I have a predicament that keeps recurring. I have a large dataset with a categorical variable. I want to fit a regression and output what the model's predicted value is out to a single column. Currently, I can do this by iteratively subsetting on each level of the categorical variable, fitting the model, then mapping the results back to the output column:
| inputlookup test_generic.csv
| stats values(x1) as x1
| mvexpand x1
| map search="inputlookup test_generic.csv | search x1=$x1$ | fit LinearRegression response from x2"
I would attach the data I prepared for this question, but I don't have the karma. My question is this:
Q: Is there a way to do this by how the | fit LinearRegression ...
is specified?
I have to think there's a better way.
If it helps, this would be fit in R as:
dat <- read.csv("test_generic.csv",header=T)

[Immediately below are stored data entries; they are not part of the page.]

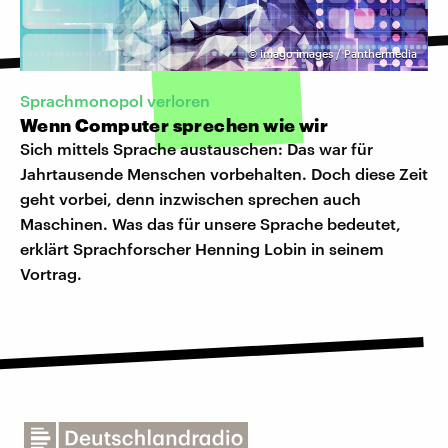
©
imago images / Panthermedia
Sprachmonopol verloren
Wenn Computer sprechen wie wir
Sich mittels Sprache austauschen: Das war für
Jahrtausende Menschen vorbehalten. Doch diese Zeit
geht vorbei, denn inzwischen sprechen auch
Maschinen. Was das für unsere Sprache bedeutet,
erklärt Sprachforscher Henning Lobin in seinem
Vortrag.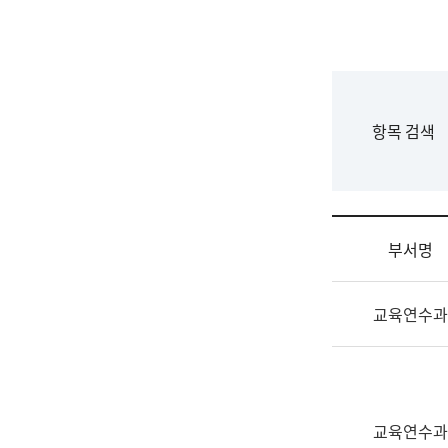
국
립
국
어
원
F
항목 검색
조
o
직
r
도
m
국
어
부서명
원
원
조
장
교육연수과
직
기
및
획
업
연
무
수
소
부
교육연수과
개
기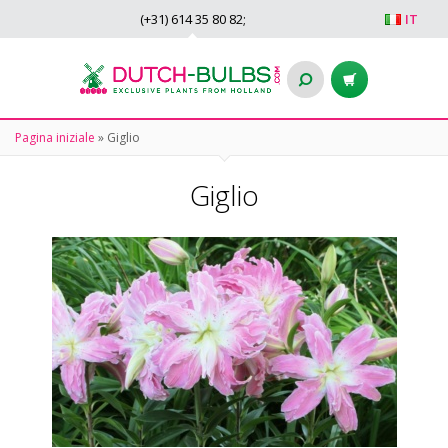
(+31)
614 35 80 82
;
IT
Pagina iniziale
»
Giglio
Giglio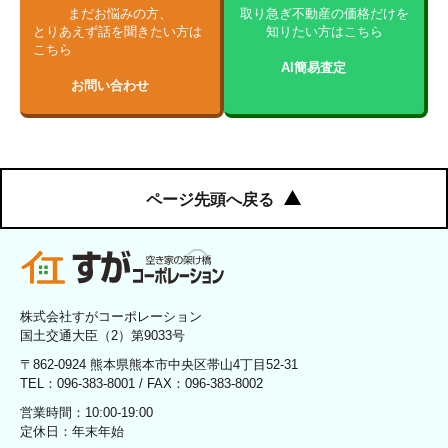
まだお悩みの方、
取り急ぎ不動産の価格だけを
とりあえず話を聞きたい方は
知りたい方はこちら
こちら
AI簡易査定
お問い合わせ
ページ先頭へ戻る
株式会社すがコーポレーション
国土交通大臣（2）第9033号
〒862-0924 熊本県熊本市中央区帯山4丁目52-31
TEL：096-383-8001 / FAX：096-383-8002
営業時間：10:00-19:00
定休日：年末年始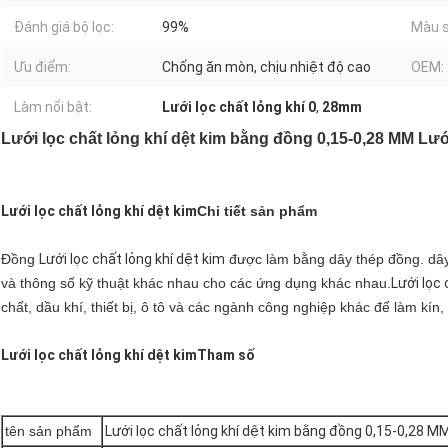
Đánh giá bộ lọc:
99%
Màu s
Ưu điểm:
Chống ăn mòn, chịu nhiệt độ cao
OEM:
Làm nổi bật:
Lưới lọc chất lỏng khí 0
,
28mm
Lưới lọc chất lỏng khí dệt kim bằng đồng 0,15-0,28 MM Lướ
Lưới lọc chất lỏng khí dệt kim
Chi tiết sản phẩm
Đồng
Lưới lọc chất lỏng khí dệt kim
được làm bằng dây thép đồng. dây
và thông số kỹ thuật khác nhau cho các ứng dụng khác nhau.
Lưới lọc 
chất, dầu khí, thiết bị, ô tô và các ngành công nghiệp khác để làm kín, 
Lưới lọc chất lỏng khí dệt kim
Tham số
tên sản phẩm
Lưới lọc chất lỏng khí dệt kim bằng đồng 0,15-0,28 M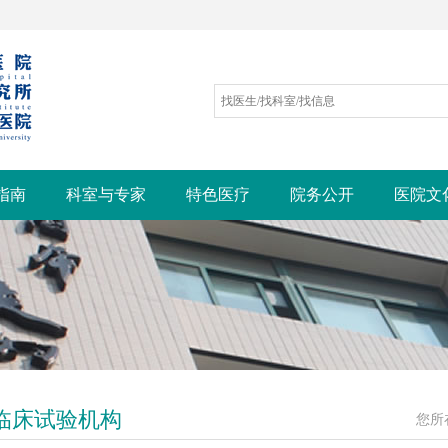
指南
科室与专家
特色医疗
院务公开
医院文
临床试验机构
您所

mod <- lm(response ~ -1 + x1*x2, data=dat)
It could also be fit in python as:
import pandas
import statsmodels.formula.api as sm
dat = pandas.read_csv('test_generic.csv')

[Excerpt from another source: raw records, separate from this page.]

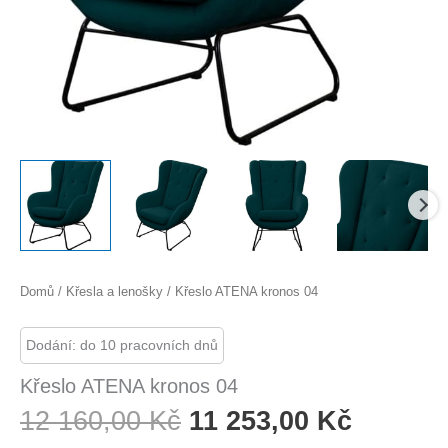
Domů
/
Křesla a lenošky
/ Křeslo ATENA kronos 04
Dodání: do 10 pracovních dnů
Křeslo ATENA kronos 04
Původní
Aktuáln
12 160,00
Kč
11 253,00
Kč
Cena
Cena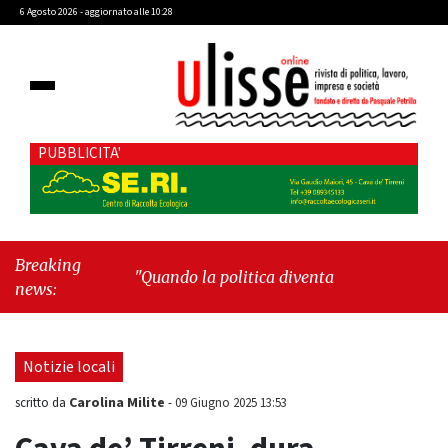
6 Agosto 2026 - aggiornato alle 10:28
PUBBLICITA'
Breaking
"Quando la politica diventa autobiografia"
-
news:
"Cava de' Tirreni, le pietre ricordano. Gli uomini,
qualche volta, dimenticano"
Notizie locali
Carolina Milite
scritto da
-
09 Giugno 2025 13:53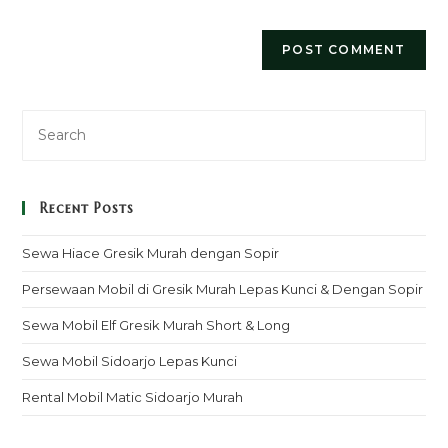
Recent Posts
Sewa Hiace Gresik Murah dengan Sopir
Persewaan Mobil di Gresik Murah Lepas Kunci & Dengan Sopir
Sewa Mobil Elf Gresik Murah Short & Long
Sewa Mobil Sidoarjo Lepas Kunci
Rental Mobil Matic Sidoarjo Murah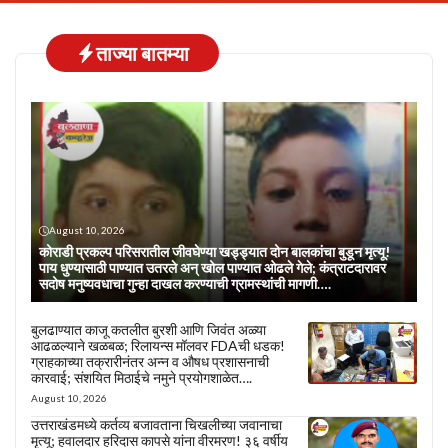
ताज्या बातम्या
August 10, 2026
कोराडी प्रकल्प परिसरातील जीवघेण्या खड्ड्यात दोन बालकांचा बुडून मृत्यू!
पाय धुण्यासाठी पाण्यात उतरले अन् खोल पाण्यात ओढले गेले; कंत्राटदारावर
सदोष मनुष्यवधाचा गुन्हा दाखल करण्याची ग्रामस्थांची मागणी….
बुलढाण्यात काजू कतलीत बुरशी आणि जिवंत अळ्या
आढळल्याने खळबळ; रिलायन्स मॉलवर FDAची धडक!
ग्राहकाच्या तक्रारीनंतर अन्न व औषध प्रशासनाची
कारवाई; संशयित मिठाईचे नमुने प्रयोगशाळेत….
August 10, 2026
उत्तराखंडमध्ये कर्तव्य बजावताना चिखलीच्या जवानाचा
मृत्यू; हवालदार हरिदास कापसे यांना वीरमरण! ३६ वर्षीय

mod = sm.ols(formula="response ~ -1 + x1*x2", data=dat).fit()
Thanks in advance!
PS: Here's some data for the test_generic.csv lookup:
"response","x1","x2"
3084,"Alt-Control",221
5623,"Alt-Control",237.8
4957,"Alt-Control",381.5
4019,"Alt-Control",196.8
3283,"Alt-Control",356.45
7365,"Clinical",381.5
3099,"Clinical",483.9
6144,"Clinical",162.6
5499,"Clinical",277.06
3211,"Clinical",422.1
8448,"Control",319.2
14243,"Control",242.5
15917,"Control",229.6
11399,"Control",335.5
6960,"Control",196.9
Hi
Not 100% sure I follow you.
First the |fit command uses a hot encoding for categorical variables, so you can make a continuous regression if you want.
http://docs.splunk.com/Documentation/MLApp/3.3.0/User/Understandfitandapply
and example in action can be found on the splunk blogs ,
https://www.splunk.com/blog/2017/08/28/itsi-and-sophisticated-machine-learning.html
take a look at the this_data_hour variable (a numeric value for the hour of day, made categorical by appending a character and then used in a regression).

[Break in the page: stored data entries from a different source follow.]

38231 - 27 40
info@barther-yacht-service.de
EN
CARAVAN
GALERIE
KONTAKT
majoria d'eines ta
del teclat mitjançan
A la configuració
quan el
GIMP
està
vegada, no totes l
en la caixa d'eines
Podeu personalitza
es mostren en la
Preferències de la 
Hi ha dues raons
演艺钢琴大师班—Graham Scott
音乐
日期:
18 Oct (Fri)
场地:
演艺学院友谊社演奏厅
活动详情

If your intention is to have a separate regression for each categorical variable, like a “by” clause in the |stats command for example, then that isn’t supported and you would have to continue to use the map clause as you are currently doing.
If you truly want the statsmodel OLS, you can follow the steps in http://docs.splunk.com/Documentation/MLApp/3.3.0/API/Introduction to import anything you want into your local copy of the MLTK. Check in after .Conf 2018 for more information on that.
Sorry for the delayed response. After reading through all parts and links in your response, I am still using the 'map' solution. I think you may be right, that ultimately the solution will be to import the actual statsmodel OLS using the method outlined in your last link.